There is a bright spot in all of this, though. Emily Stewart didn’t take this lying down. She didn’t just send angry words out into the universe: she went straight to the source and made a change. Because of her boldness in speaking up, the school formally changed their policies, and now administrators are no longer able to make judgment calls on the appropriateness of a child’s outfit.
Stories like this are always hard to hear about, but when they have to do with such a small child, it’s even more difficult. I’m glad that parents are standing up for their children, and administration is willing to listen and change. What do you think?

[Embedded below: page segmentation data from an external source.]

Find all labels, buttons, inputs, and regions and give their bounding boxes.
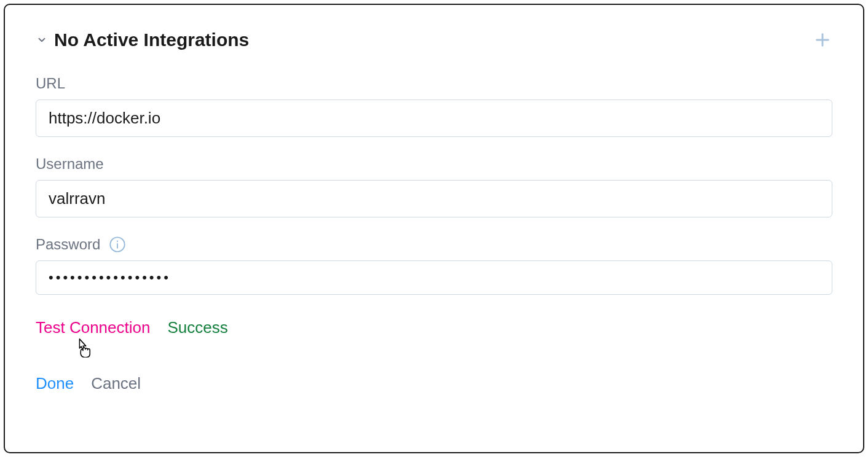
done-button[interactable]: Done [36, 374, 74, 393]
info-icon[interactable] [109, 236, 126, 253]
header-left: No Active Integrations [36, 29, 249, 50]
cancel-button[interactable]: Cancel [91, 374, 141, 393]
url-label: URL [36, 75, 832, 92]
integrations-panel: No Active Integrations URL Username Pass… [4, 4, 864, 453]
panel-header: No Active Integrations [36, 29, 832, 50]
username-input[interactable] [36, 180, 832, 217]
url-field-group: URL [36, 75, 832, 137]
add-integration-button[interactable] [813, 30, 832, 50]
test-connection-button[interactable]: Test Connection [36, 318, 150, 337]
password-field-group: Password [36, 236, 832, 295]
test-connection-row: Test Connection Success [36, 318, 832, 337]
pointer-cursor-icon [74, 337, 92, 357]
status-badge: Success [167, 318, 227, 337]
chevron-down-icon[interactable] [36, 34, 48, 46]
footer-actions: Done Cancel [36, 374, 832, 393]
url-input[interactable] [36, 100, 832, 137]
username-label: Username [36, 155, 832, 173]
section-title: No Active Integrations [54, 29, 249, 50]
password-label: Password [36, 236, 832, 253]
password-label-text: Password [36, 236, 100, 253]
svg-point-3 [117, 241, 118, 242]
username-field-group: Username [36, 155, 832, 217]
password-input[interactable] [36, 260, 832, 295]
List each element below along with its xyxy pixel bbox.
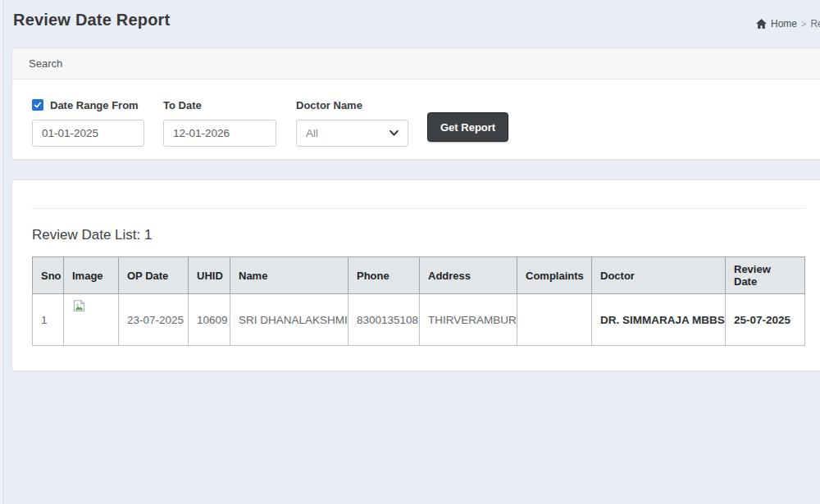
column-header-review-date: Review Date <box>726 257 805 294</box>
cell-sno: 1 <box>33 294 64 346</box>
breadcrumb-separator: > <box>801 19 806 29</box>
field-to-date: To Date <box>163 98 276 147</box>
page-title: Review Date Report <box>13 11 809 30</box>
review-date-list-title: Review Date List: 1 <box>32 227 806 243</box>
column-header-op-date: OP Date <box>119 257 189 294</box>
get-report-button[interactable]: Get Report <box>427 112 508 142</box>
breadcrumb: Home > Report <box>756 18 820 30</box>
cell-doctor: DR. SIMMARAJA MBBS <box>592 294 726 346</box>
chevron-down-icon <box>390 130 399 136</box>
search-panel-body: Date Range From To Date Doctor Name All <box>12 79 820 159</box>
column-header-doctor: Doctor <box>592 257 726 294</box>
table-header-row: Sno Image OP Date UHID Name Phone Addres… <box>33 257 805 294</box>
cell-phone: 8300135108 <box>348 294 420 346</box>
to-date-label: To Date <box>163 99 202 111</box>
field-date-range-from: Date Range From <box>32 98 144 147</box>
doctor-name-select[interactable]: All <box>296 120 408 147</box>
page-header: Review Date Report Home > Report <box>0 0 820 37</box>
date-range-checkbox[interactable] <box>32 99 43 111</box>
column-header-name: Name <box>230 257 348 294</box>
breadcrumb-current: Report <box>810 18 820 30</box>
date-range-from-input[interactable] <box>32 120 144 147</box>
doctor-name-selected-value: All <box>306 127 318 139</box>
check-icon <box>34 101 42 109</box>
report-panel-body: Review Date List: 1 Sno Image OP Date UH… <box>12 180 820 370</box>
column-header-image: Image <box>64 257 119 294</box>
breadcrumb-home[interactable]: Home <box>771 18 797 30</box>
column-header-complaints: Complaints <box>517 257 592 294</box>
cell-address: THIRVERAMBUR <box>420 294 517 346</box>
cell-op-date: 23-07-2025 <box>119 294 189 346</box>
cell-complaints <box>517 294 592 346</box>
sidebar-edge <box>0 0 3 504</box>
cell-review-date: 25-07-2025 <box>726 294 805 346</box>
search-panel-header: Search <box>12 48 820 79</box>
column-header-address: Address <box>420 257 517 294</box>
column-header-phone: Phone <box>348 257 420 294</box>
cell-name: SRI DHANALAKSHMI <box>230 294 348 346</box>
table-row: 1 23-07-2025 10609 SRI D <box>33 294 805 346</box>
date-range-from-label: Date Range From <box>50 99 139 111</box>
field-doctor-name: Doctor Name All <box>296 98 408 147</box>
divider <box>32 208 806 209</box>
review-date-table: Sno Image OP Date UHID Name Phone Addres… <box>32 257 805 346</box>
column-header-sno: Sno <box>33 257 64 294</box>
filter-form: Date Range From To Date Doctor Name All <box>32 98 806 147</box>
search-panel: Search Date Range From To Date <box>11 48 820 160</box>
doctor-name-label: Doctor Name <box>296 99 362 111</box>
column-header-uhid: UHID <box>189 257 230 294</box>
cell-image <box>64 294 119 346</box>
broken-image-icon <box>72 299 86 313</box>
home-icon <box>756 19 767 29</box>
cell-uhid: 10609 <box>189 294 230 346</box>
to-date-input[interactable] <box>163 120 276 147</box>
report-panel: Review Date List: 1 Sno Image OP Date UH… <box>11 179 820 371</box>
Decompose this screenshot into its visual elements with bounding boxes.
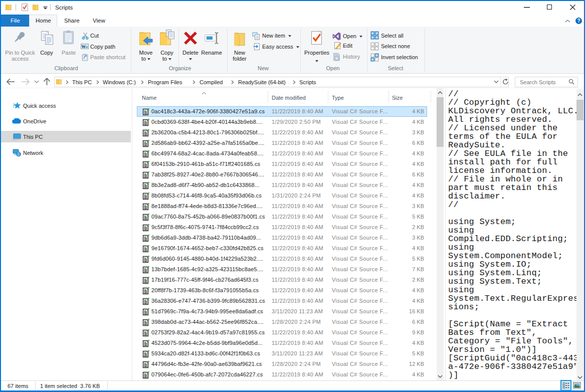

Rachel is a wife and mother living in Raleigh, North Carolina. She’s a fan of good coffee, wearer of gray t-shirts, and is constantly starting books she will never finish. Her family is her joy, and she loves to engage with other moms and dads on matters of parenting. Her blog posts have also been featured on the Today Show Parenting Blog and Scary Mommy.
View all posts by Rachel Kiser here.
4 Comments on “5-Year-Old’s Outfit Deemed Inappropriate at School, so Her Mom Took Action”
When my daughter was in preschool (4 yrs) I was told her sundress was inappropriate. How can a 4 year old wearing a sundress be inappropriate?
My daughter is now 36.
It never ceases to amaze me how the schools make a big deal out of a 4 and 5 year old dress inappropriate. Now if the girl was 16or 17 I could understand
I am glad this mother is speaking out
This is so insane, she’s 5 years old. Why are we teaching girls that they are items to boys by the clothing they wear? Shouldn’t we be teaching boys that girls are precious gems & should be treated as such? 😩
She’s five years old!! It’s a freaking dress. Little 5 year old boys won’t say anything or think of anything at that age!! I’ve honestly started beginning to think it’s nit the boys at the schools we should be worried about.
I personally think this is ridiculous, she is FIVE. Maybe, just maybe, we should worry less about covering girls and more about teaching boys to respect girls?